A l'époque, je refusais toute manoeuvre pouvant permettre d'obtenir une place réservée. Etant Français, un groupe peu nombreux et
mal considéré à Buchenwald, je ne parlais pas allemand; j'étais inapte aux jeux d'influence, je n'appartenais à aucun réseau politique,
je n'étais ni syndicaliste ni communiste, je n'étais pas une personnalité digne d'occuper un jour un poste dans une quelconque liste
d'union patriotique.

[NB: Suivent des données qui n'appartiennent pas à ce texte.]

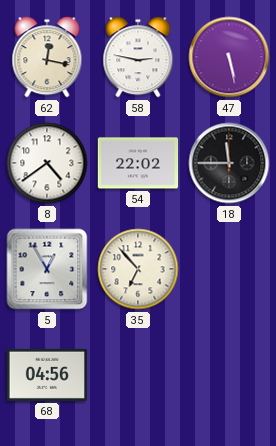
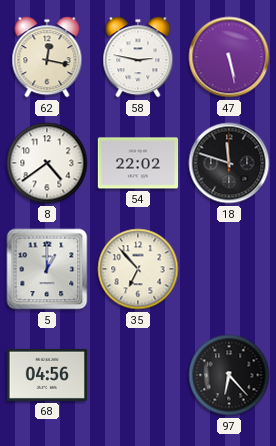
18: 11:45 -> 11:48
5: 12:55 -> 1:00
97: none -> 6:23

Je faisais partie de cette couche de population, la plus nombreuse, la plus désemparée, la plus battue, la plus
humiliée dans l'échelle concentrationnaire. Avec mes camarades d'infortune, nous aurions pu essayer de nous incorporer à tel ou tel
cercle de pouvoir. Une force de refus, instinctive, nous en préservait. Il est difficile de s'en glorifier. Quand, au bout d'un an
de déportation, je me suis trouvé au plus profond de la misère physique dans le tunnel de Langenstein où nous travaillions nuit et
jour avec la mort promise au bout, si on m'avait proposé à cet instant une planque contre une rétribution à l'administration du
camp, aurais-je alors accepté ? Il arrive un pallier dans la souffrance humaine où l'homme ne s'appartient plus. Un officier de
renseignement anglais avait l'habitude de dire à ses subalternes susceptibles d'être arrêtés: "Un gentleman ne parle pas." C'est
une phrase qu'on refuse de prononcer après avoir connu un certain seuil de souffrances. Avec le temps, je suis pourtant heureux
d'avoir pu traverser cette période sans collaborer avec les nazis.